We ensured the undesirable `xBad*_catB` variables back in to demonstrate that even if they sneak past a lose `pruneSig`, the crossframe
lets the downstream model deal with them correctly.  To ensure more consistent filtering of the complicated variables one can
increase the `ncross` argument in `vtreat::mkCrossFrameCExperiment`/`vtreat::mkCrossFrameNExperiment`.

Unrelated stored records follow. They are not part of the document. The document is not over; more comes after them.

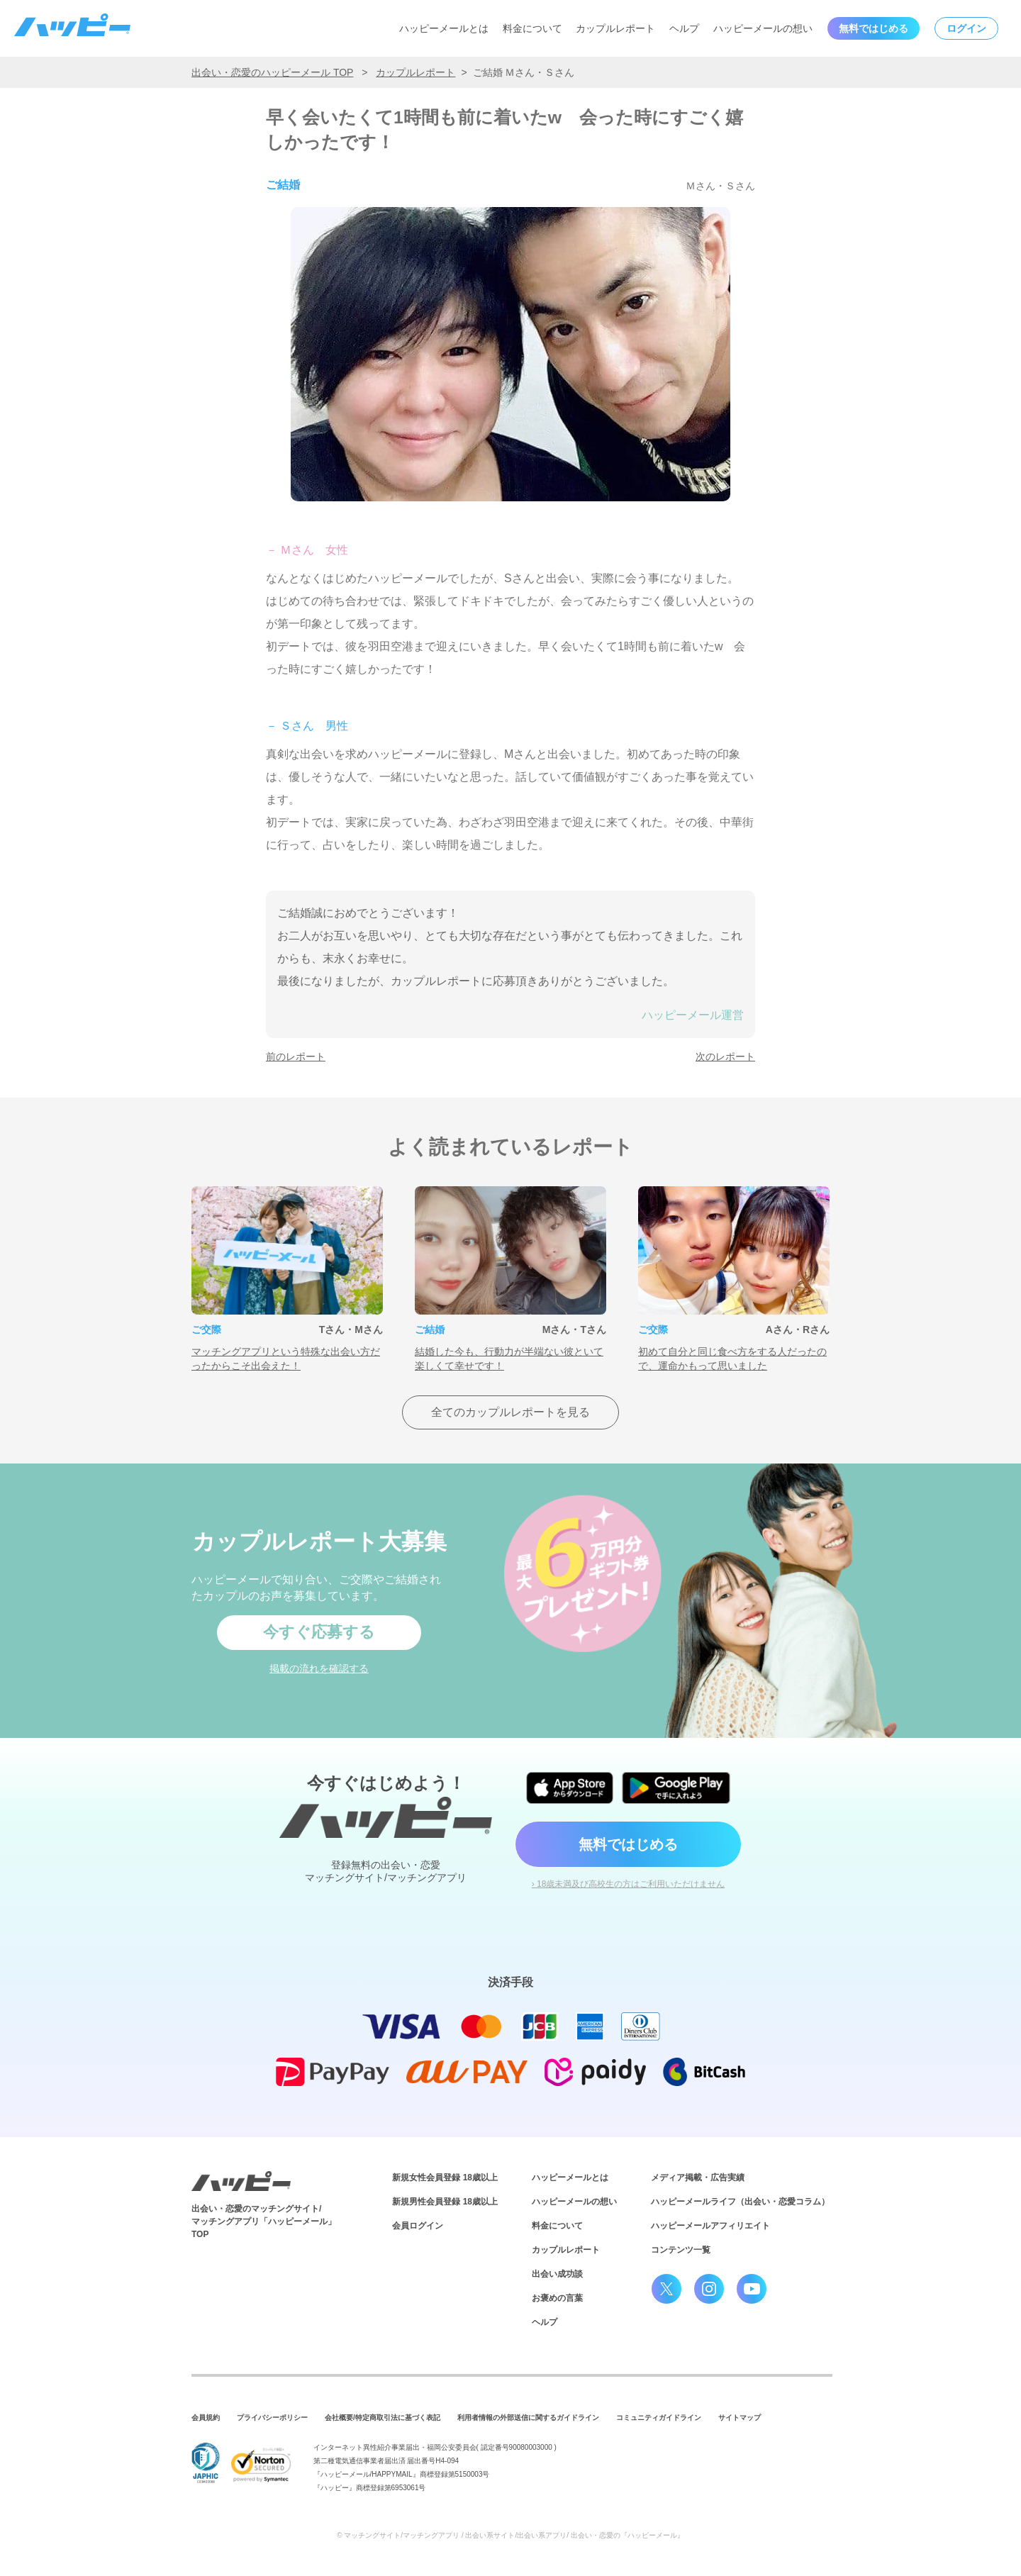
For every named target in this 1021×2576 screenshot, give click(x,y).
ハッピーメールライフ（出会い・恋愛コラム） (740, 2202)
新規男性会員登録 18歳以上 (445, 2202)
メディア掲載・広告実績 (697, 2177)
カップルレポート (615, 28)
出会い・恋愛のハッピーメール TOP (272, 72)
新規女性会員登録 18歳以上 (445, 2177)
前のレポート (295, 1056)
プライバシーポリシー (272, 2417)
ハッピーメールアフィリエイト (710, 2226)
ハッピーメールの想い (763, 28)
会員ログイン (417, 2226)
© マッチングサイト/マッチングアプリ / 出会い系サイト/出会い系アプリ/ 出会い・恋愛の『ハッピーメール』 (510, 2535)
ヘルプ (684, 28)
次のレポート (725, 1056)
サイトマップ (739, 2417)
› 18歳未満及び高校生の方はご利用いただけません (628, 1884)
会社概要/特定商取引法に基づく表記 (382, 2417)
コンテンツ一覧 (680, 2250)
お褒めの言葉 (557, 2298)
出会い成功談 (557, 2274)
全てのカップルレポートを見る (510, 1412)
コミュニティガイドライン (658, 2417)
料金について (532, 28)
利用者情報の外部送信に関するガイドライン (528, 2417)
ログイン (966, 28)
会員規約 (205, 2417)
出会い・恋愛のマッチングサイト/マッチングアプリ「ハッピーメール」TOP (263, 2221)
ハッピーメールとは (444, 28)
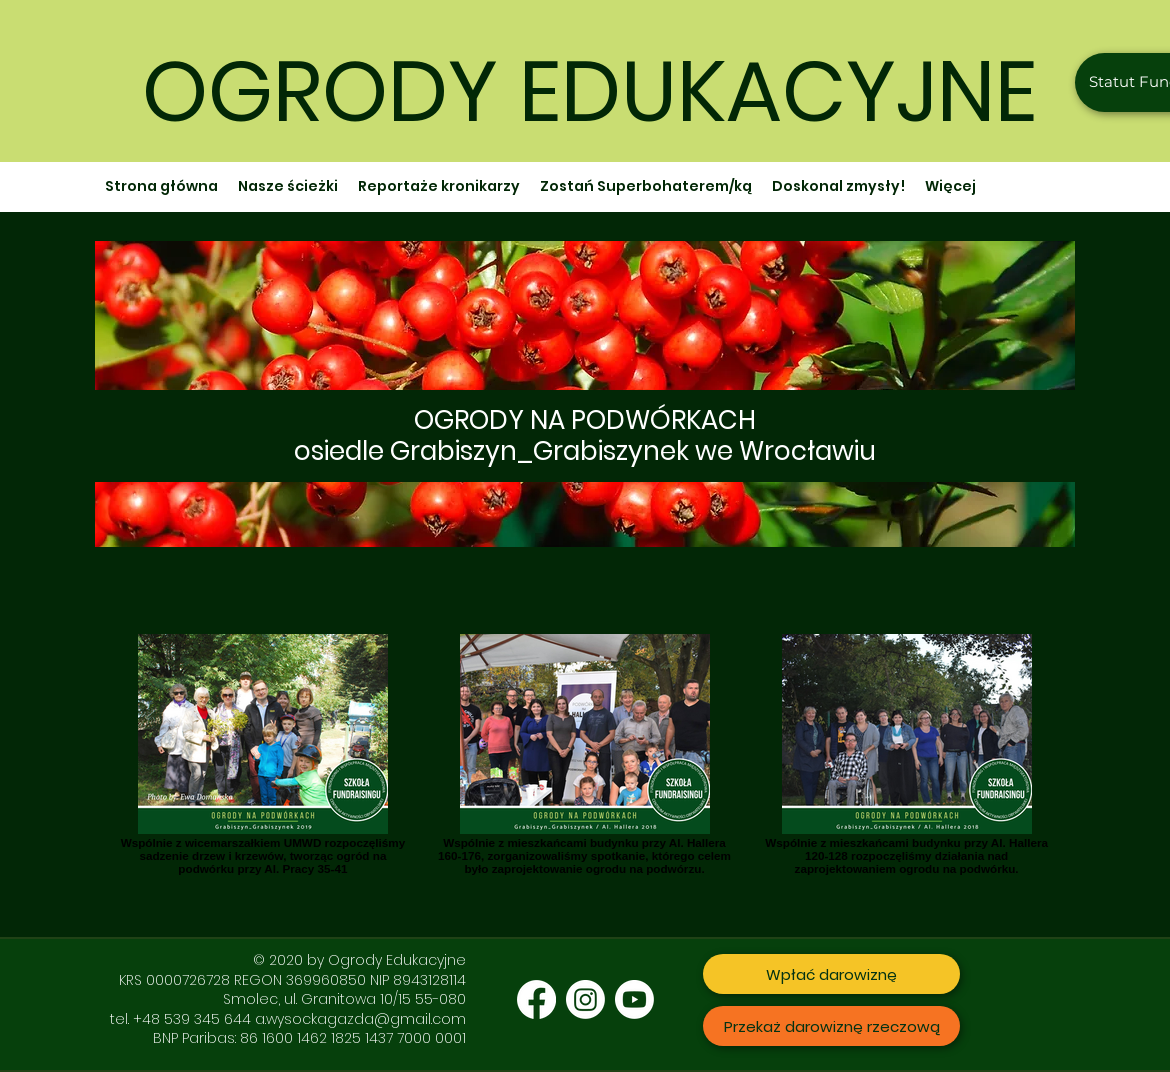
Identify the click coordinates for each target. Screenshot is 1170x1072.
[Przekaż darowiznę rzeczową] (831, 1026)
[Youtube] (634, 999)
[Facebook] (536, 999)
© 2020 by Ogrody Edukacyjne (359, 960)
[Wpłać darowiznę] (831, 974)
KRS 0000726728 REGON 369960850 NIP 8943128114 (292, 980)
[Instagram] (585, 999)
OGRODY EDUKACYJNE (589, 91)
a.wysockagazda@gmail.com (360, 1019)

Now we fit the model to *the cross-frame* rather than to `prepare(treatments, dTrain)` (the treated training data).

```{r xframemodel}
m1 <- glm(paste('y',paste(newvars,collapse=' + '),sep=' ~ '),
          data=dTrainTreated,family=binomial(link='logit'))
print(summary(m1))  

dTrain$predM1 <- predict(m1,newdata=dTrainTreated,type='response')
plotRes(dTrain,'predM1','y','model1 on train')
dTestTreated <- vtreat::prepare(treatments,dTest,
                                pruneSig=c(),varRestriction=newvars)
knitr::kable(head(dTestTreated))
dTest$predM1 <- predict(m1,newdata=dTestTreated,type='response')
plotRes(dTest,'predM1','y','model1 on test')
```

We again get the better 70% test accuracy.  And this is a more statistically efficient technique as we didn't have to
restrict some data to calibration.

The model fit to the cross-frame behaves similarly to the model produced via the process _f(CalibrationData, TrainData)_.
Notice that the  `xBad*_catB` variables fail to achieve significance in the downstream `glm` model, allowing that
model to give them small coefficients and even (if need be) prune them out.  This is the point of using a cross frame as
we see in the first example the  `xBad*_catB` are hard to remove if they make it to standard (non-cross) frames as they are 
hiding a lot of degrees of freedom from downstream modeling procedures.